ASSIGNED TASK: Work out the count of lines in the listing below that include "target". Give that count alone.

SUPPLIED RECORDS:
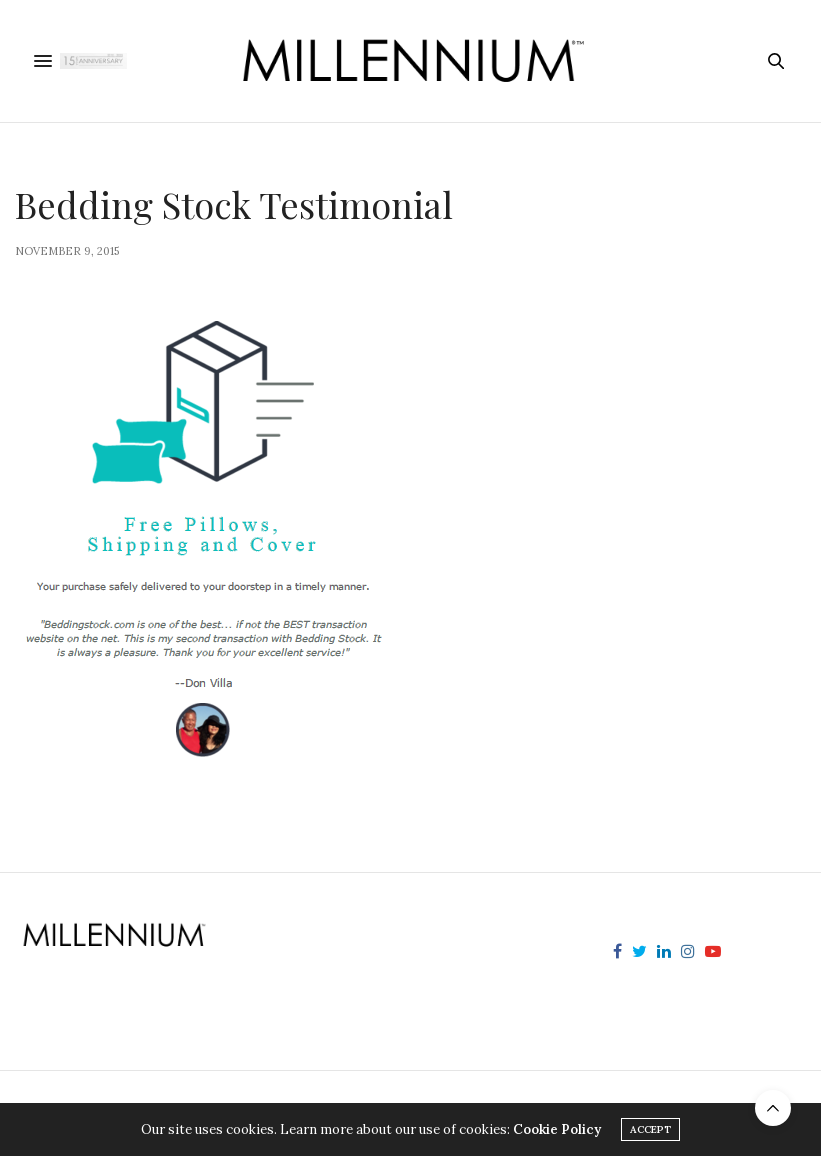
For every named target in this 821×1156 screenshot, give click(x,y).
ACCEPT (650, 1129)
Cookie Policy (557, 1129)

...

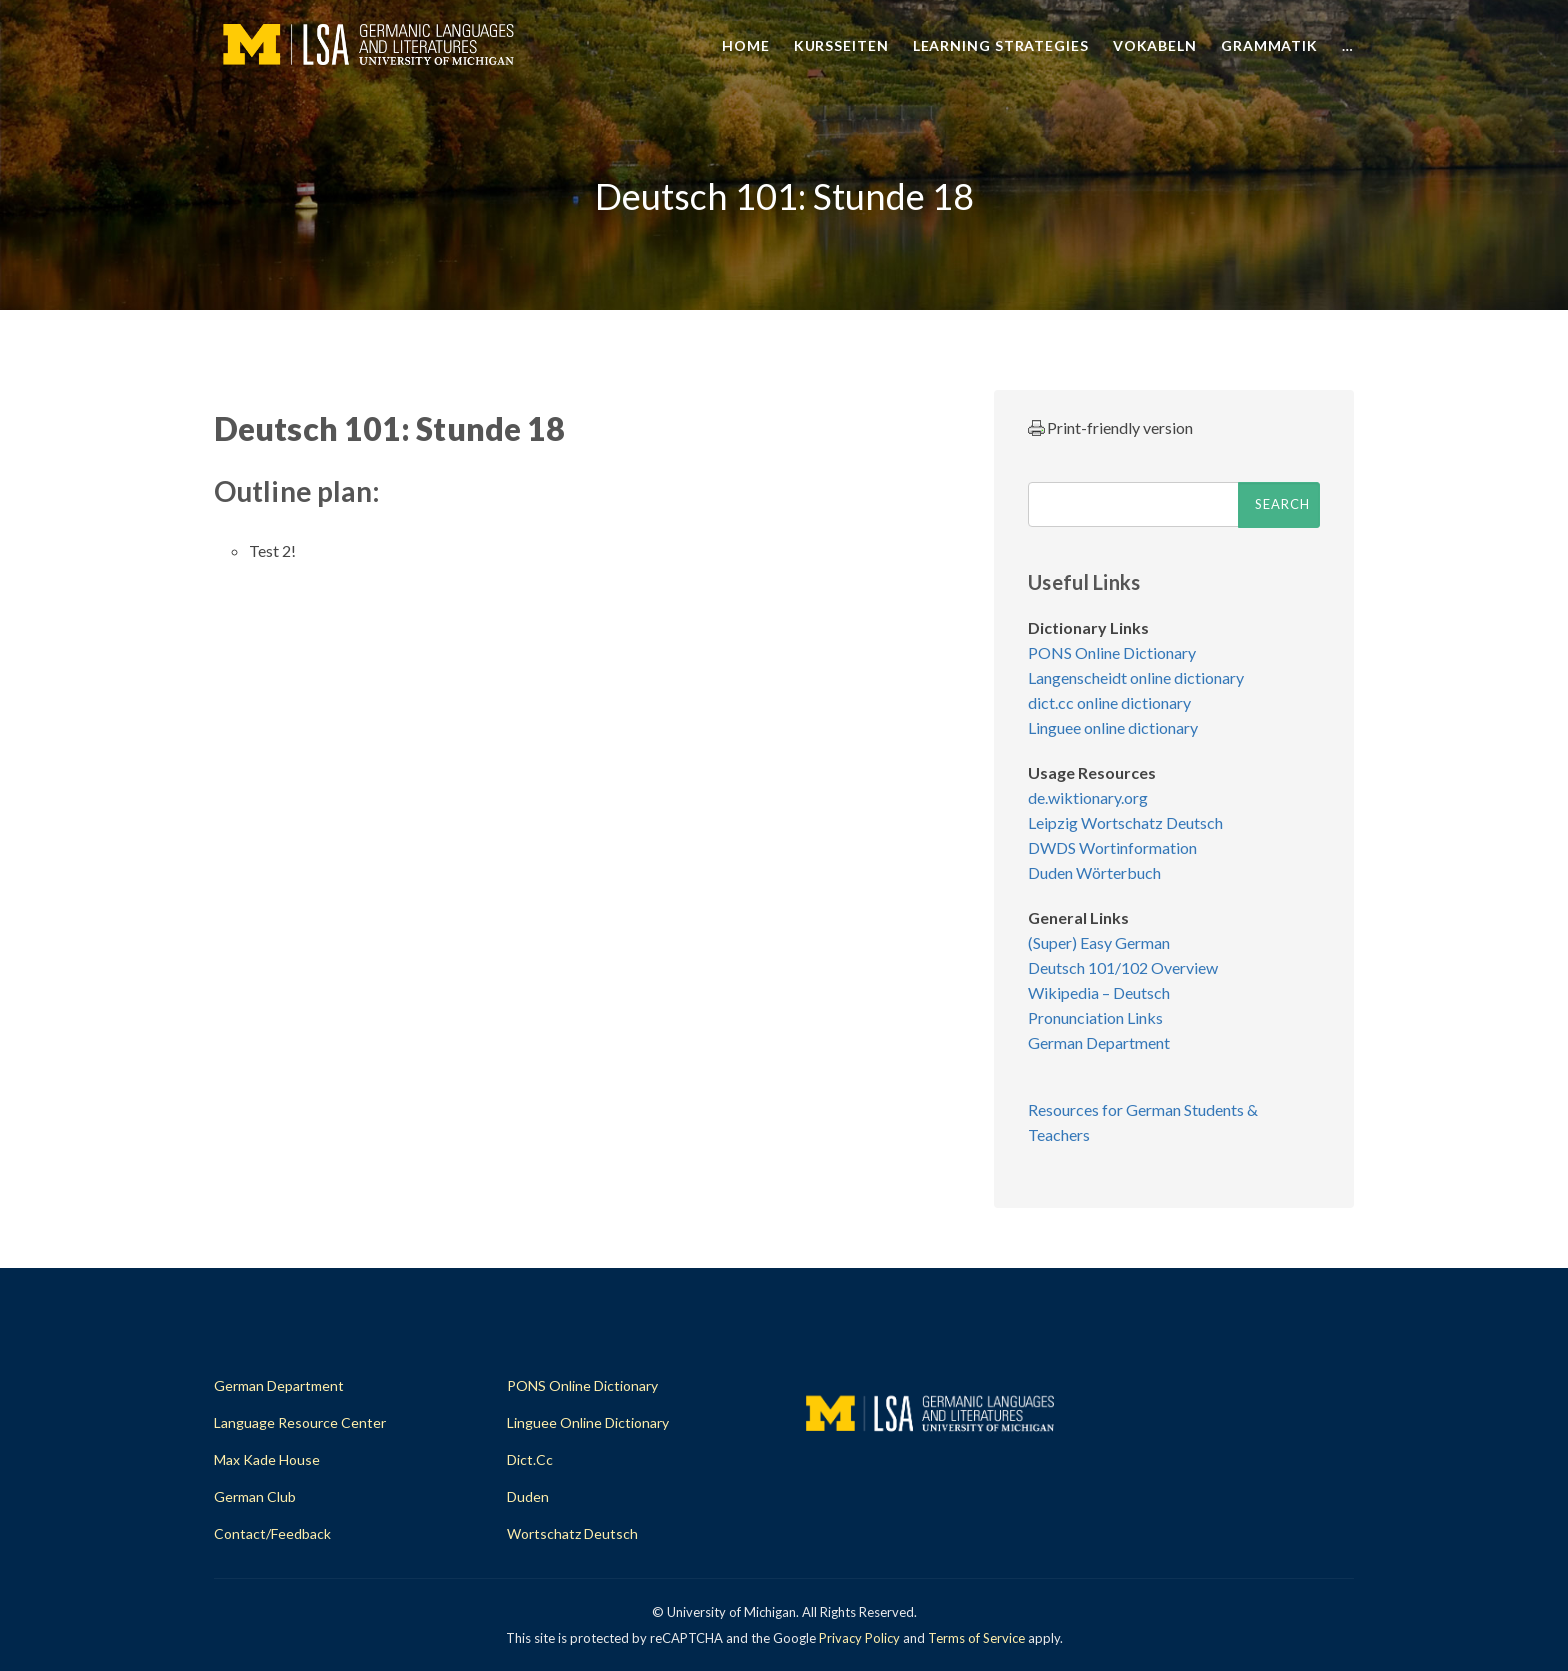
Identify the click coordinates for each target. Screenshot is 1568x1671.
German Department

RESPONSE AREA: 2